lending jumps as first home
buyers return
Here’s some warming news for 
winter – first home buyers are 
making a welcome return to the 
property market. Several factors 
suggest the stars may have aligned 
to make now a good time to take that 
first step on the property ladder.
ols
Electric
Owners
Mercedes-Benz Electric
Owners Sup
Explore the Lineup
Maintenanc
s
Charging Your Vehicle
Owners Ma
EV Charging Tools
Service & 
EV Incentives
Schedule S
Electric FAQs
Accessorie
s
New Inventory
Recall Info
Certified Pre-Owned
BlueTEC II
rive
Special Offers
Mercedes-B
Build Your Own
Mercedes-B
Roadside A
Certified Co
■ ■ ■ ■
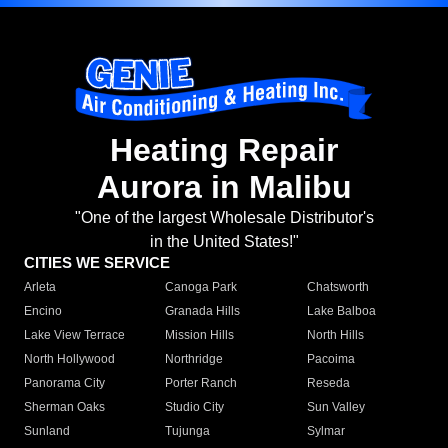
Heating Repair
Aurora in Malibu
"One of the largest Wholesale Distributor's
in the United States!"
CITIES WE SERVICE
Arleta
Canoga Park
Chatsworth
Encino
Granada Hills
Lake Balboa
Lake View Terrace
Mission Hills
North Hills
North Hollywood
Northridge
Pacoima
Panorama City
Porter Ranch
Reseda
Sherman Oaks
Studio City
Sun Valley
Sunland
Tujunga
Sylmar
■ ■ ■ ■
Task requirements »
Look through the entries above; copy every line holding the string "home".

Response area »
lending jumps as first home
winter – first home buyers are 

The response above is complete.